Your program should:

Take a protein sequence as input (a string of one-letter amino acid codes).
Implement the Chou-Fasman algorithm or another simple prediction method.
Output the predicted secondary structure for each residue (e.g., H for helix, E for sheet, C for coil).

To implement the Chou-Fasman method:

Use a table of propensity values for each amino acid. You can find more information in the following papers: (Jiang et al., 1998 ; Chen et al., 2006)
Scan the sequence to find regions with high propensities for helices or sheets.
Apply rules for extending and terminating these structures.
Assign remaining regions as coils.

Remember, this is a simplified method and won't be as accurate as modern predictors, but it will give you insight into the principles of sequence-based structure prediction.

P04: Solvent-Accessible Surface Area Calculator¶

Solvent-Accessible Surface Area (SASA) is an important property in protein structure analysis. It represents the surface area of a protein that is accessible to a solvent molecule (typically water) and can provide insights into protein-protein interactions, ligand binding sites, and more.

Your task is to write a program that calculates the SASA for each residue in a protein structure.
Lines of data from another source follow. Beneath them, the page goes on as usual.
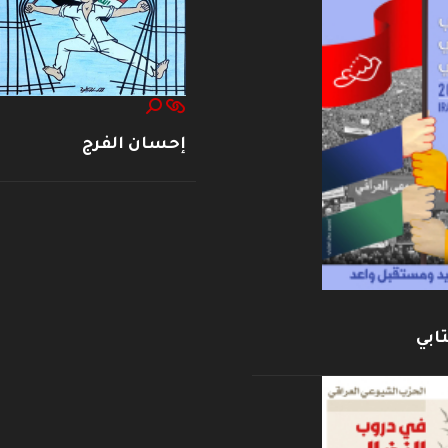
إحسان الفرج
ابي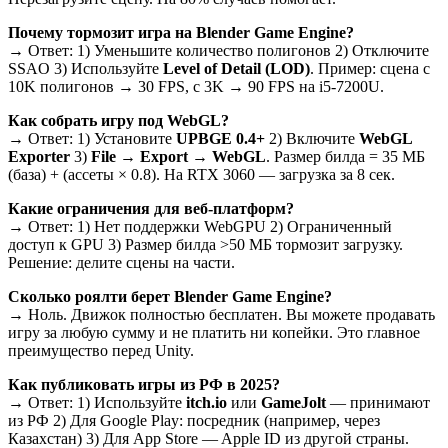
Почему тормозит игра на Blender Game Engine?
→ Ответ: 1) Уменьшите количество полигонов 2) Отключите
SSAO 3) Используйте
Level of Detail (LOD)
. Пример: сцена с
10K полигонов → 30 FPS, с 3K → 90 FPS на i5-7200U.
Как собрать игру под WebGL?
→ Ответ: 1) Установите
UPBGE 0.4+
2) Включите
WebGL
Exporter
3)
File → Export → WebGL
. Размер билда = 35 МБ
(база) + (ассеты × 0.8). На RTX 3060 — загрузка за 8 сек.
Какие ограничения для веб-платформ?
→ Ответ: 1) Нет поддержки WebGPU 2) Ограниченный
доступ к GPU 3) Размер билда >50 МБ тормозит загрузку.
Решение: делите сцены на части.
Сколько роялти берет Blender Game Engine?
→ Ноль. Движок полностью бесплатен. Вы можете продавать
игру за любую сумму и не платить ни копейки. Это главное
преимущество перед Unity.
Как публиковать игры из РФ в 2025?
→ Ответ: 1) Используйте
itch.io
или
GameJolt
— принимают
из РФ 2) Для Google Play: посредник (например, через
Казахстан) 3) Для App Store — Apple ID из другой страны.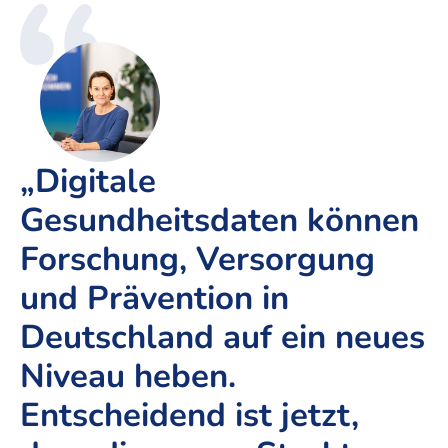
„Digitale
Gesundheitsdaten können
Forschung, Versorgung
und Prävention in
Deutschland auf ein neues
Niveau heben.
Entscheidend ist jetzt,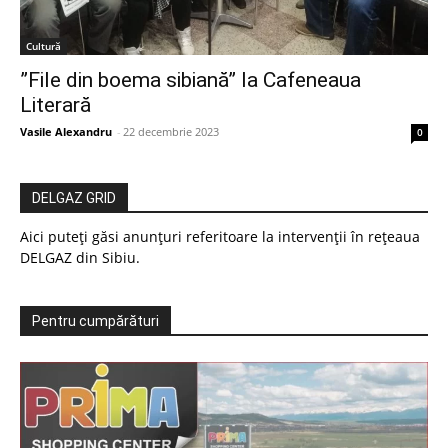
Cultură
”File din boema sibiană” la Cafeneaua
Literară
Vasile Alexandru
-
22 decembrie 2023
0
DELGAZ GRID
Aici puteți găsi anunțuri referitoare la intervenții în rețeaua
DELGAZ din Sibiu.
Pentru cumpărături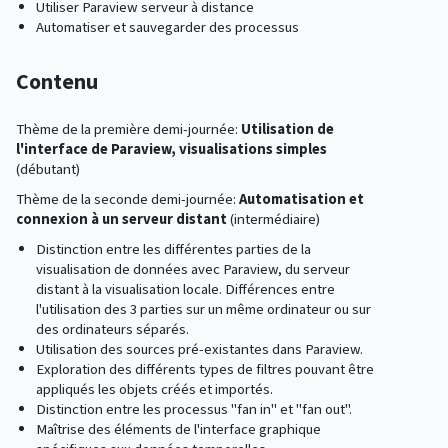
Utiliser Paraview serveur à distance
Automatiser et sauvegarder des processus
Contenu
Thème de la première demi-journée:
Utilisation de
l'interface de Paraview, visualisations simples
(débutant)
Thème de la seconde demi-journée:
Automatisation et
connexion à un serveur distant
(intermédiaire)
Distinction entre les différentes parties de la
visualisation de données avec Paraview, du serveur
distant à la visualisation locale. Différences entre
l'utilisation des 3 parties sur un même ordinateur ou sur
des ordinateurs séparés.
Utilisation des sources pré-existantes dans Paraview.
Exploration des différents types de filtres pouvant être
appliqués les objets créés et importés.
Distinction entre les processus "fan in" et "fan out".
Maîtrise des éléments de l'interface graphique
The program should:

Take a PDB file as input.
Calculate the SASA for each residue.
Output the SASA values in a clear, readable format.

To calculate SASA, you can:

Use the Biopython library, which provides SASA calculation functionality.
Use an external tool like FreeSASA, which you can call from your Python script.
Implement a simple SASA algorithm yourself (this is more challenging and less accurate, but educational).
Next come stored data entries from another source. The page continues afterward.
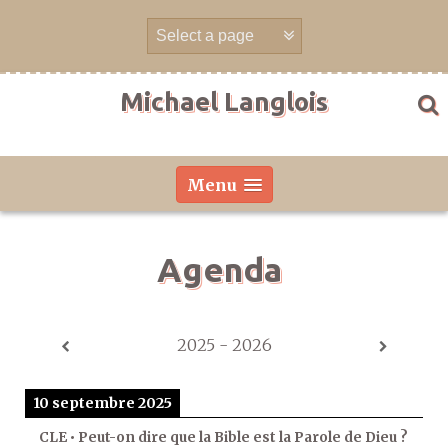
Aller
directement
au
contenu
Michael Langlois
Menu
Agenda
2025 - 2026
10 septembre 2025
CLE • Peut-on dire que la Bible est la Parole de Dieu ?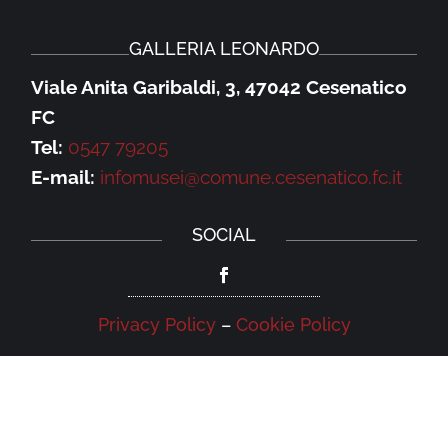
GALLERIA LEONARDO
Viale Anita Garibaldi, 3, 47042 Cesenatico
FC
Tel:
0547 79205
E-mail:
infomusei@comune.cesenatico.fc.it
SOCIAL
Privacy Policy
–
Cookie Policy
NEWSLETTER
Iscriviti alla newsletter della Galleria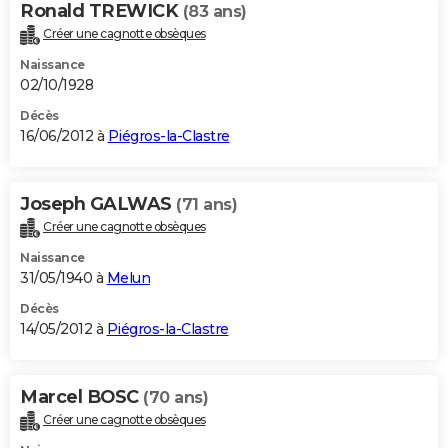
Ronald TREWICK
(83 ans)
Créer une cagnotte obsèques
Naissance
02/10/1928
Décès
16/06/2012 à
Piégros-la-Clastre
Joseph GALWAS
(71 ans)
Créer une cagnotte obsèques
Naissance
31/05/1940 à
Melun
Décès
14/05/2012 à
Piégros-la-Clastre
Marcel BOSC
(70 ans)
Créer une cagnotte obsèques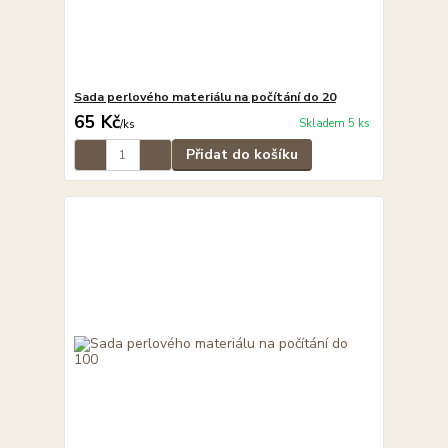
Sada perlového materiálu na počítání do 20
65 Kč
Skladem 5 ks
/
ks
Přidat do košíku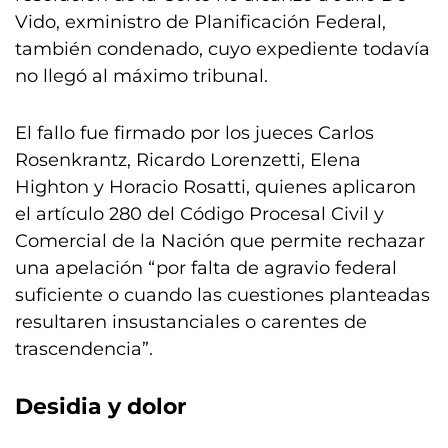
Vido, exministro de Planificación Federal,
también condenado, cuyo expediente todavía
no llegó al máximo tribunal.
El fallo fue firmado por los jueces Carlos
Rosenkrantz, Ricardo Lorenzetti, Elena
Highton y Horacio Rosatti, quienes aplicaron
el artículo 280 del Código Procesal Civil y
Comercial de la Nación que permite rechazar
una apelación “por falta de agravio federal
suficiente o cuando las cuestiones planteadas
resultaren insustanciales o carentes de
trascendencia”.
Desidia y dolor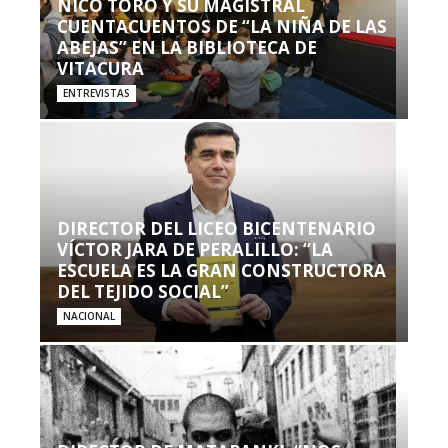
NICO TORO Y SU MAGISTRAL
CUENTACUENTOS DE “LA NIÑA DE LAS
ABEJAS” EN LA BIBLIOTECA DE
VITACURA
ENTREVISTAS
DIRECTOR DEL LICEO BICENTENARIO
VÍCTOR JARA DE PERALILLO: “LA
ESCUELA ES LA GRAN CONSTRUCTORA
DEL TEJIDO SOCIAL”
NACIONAL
If using Biopython or FreeSASA:

Read the documentation to understand how to use the SASA calculation functions.
Ensure you understand the units of the output (typically Å²) and any parameters you need to set (like probe radius).

If implementing your own algorithm:

Represent the protein as a set of spheres (atoms).
Use a probe sphere to "roll" over the surface of these spheres.
Calculate the area accessible to the probe.

Your output should list each residue along with its calculated SASA. Consider also providing summary statistics, like average SASA per residue type or total protein SASA.